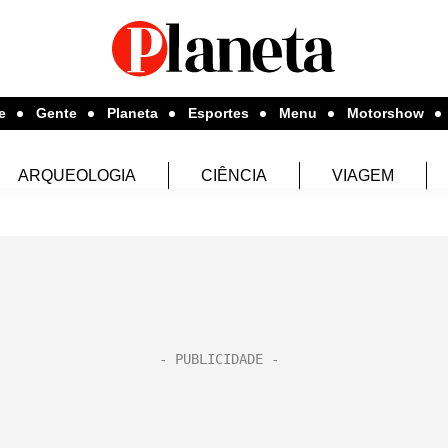
e
Gente
Planeta
Esportes
Menu
Motorshow
ARQUEOLOGIA
CIÊNCIA
VIAGEM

Work required: A verbatim printout of the entries above is expected, free of pictures.

Result of this task:
e
Gente
Planeta
Esportes
Menu
Motorshow
ARQUEOLOGIA
CIÊNCIA
VIAGEM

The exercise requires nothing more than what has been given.